Wenn Sie einen Hund bei sich aufnehmen, egal, ob Welpe, einen sogenannten Second-Hand- oder Nothund, sind Sie bereits empfänglich dafür, sich selbst, den Menschen, auszuleben. Und natürlich werden Sie eine Reise durch Ihre Gefühlswelt machen. Und hier fangen wir dann schon an, in die Falle zu treten, nämlich, den Hund zu vermenschlichen.
Aber mal ganz ehrlich, ist ein gewisses Vermenschlichen von Hunden nicht auch menschlich?
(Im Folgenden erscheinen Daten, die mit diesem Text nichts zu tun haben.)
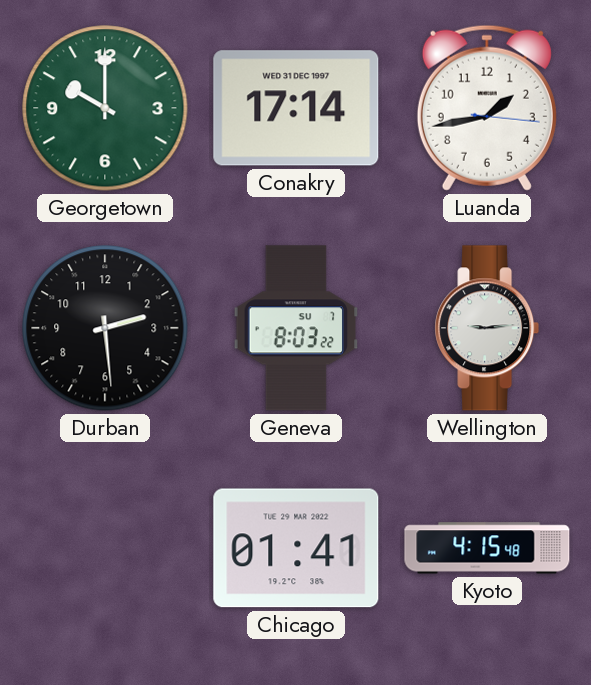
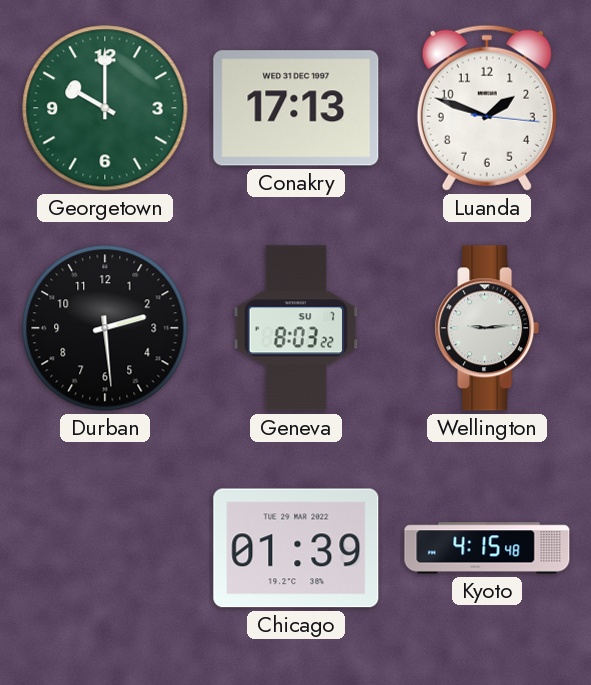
Conakry: 17:14 -> 17:13
Luanda: 1:43 -> 1:48
Chicago: 01:41 -> 01:39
Ist es nicht so, dass gerade unser Hang, den Hund nicht nur als solchen zu sehen, die Beziehung zwischen uns, nämlich den Menschen und den Hund so besonders macht? Und ja, klar, der Hund kann oft damit gar nichts anfangen, aber solange wir ihm nicht schaden, was soll’s? Ist es wirklich so schlimm? Muss das Wort VERMENSCHLICHUNG denn so negativ behaftet sein oder dürfen wir nicht auch das eine oder adere Mal ein wenig lächelnd unseren Hund sozusagen, vermenschlichen?
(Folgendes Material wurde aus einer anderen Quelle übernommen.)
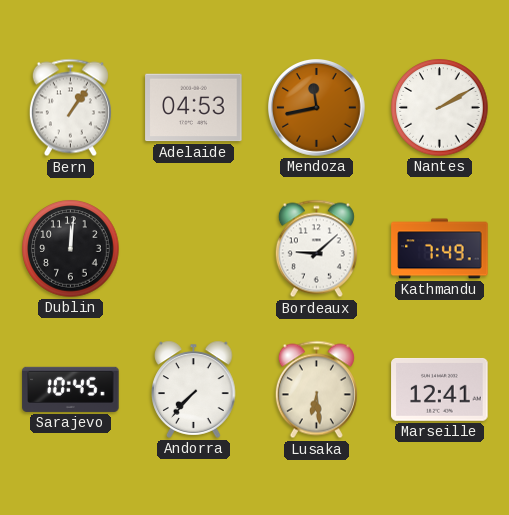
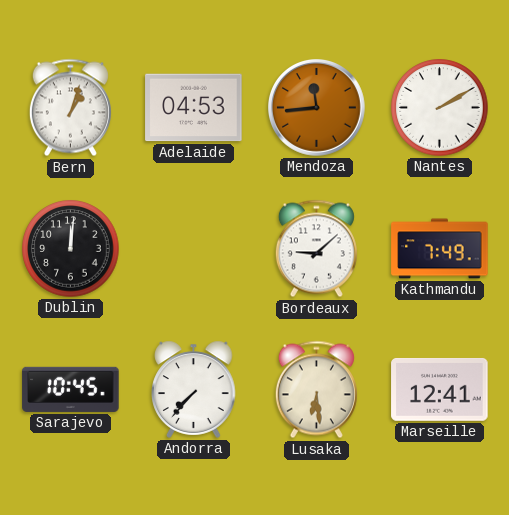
Bern: 1:06 -> 1:03
Mendoza: 11:43 -> 11:44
Schauen wir uns mal einiges an. Was geht und was sollte aber definitiv tabu sein?
Verstehen Sie bitte, dass ein Hund kein Mensch ist und auch niemals wird. Und da wir nun mal in der Lage sind, uns auf „Hund“ einzustellen, sollten wir auch seine Natur respektieren und mit ihm demnach auch naturgemäß umgehen.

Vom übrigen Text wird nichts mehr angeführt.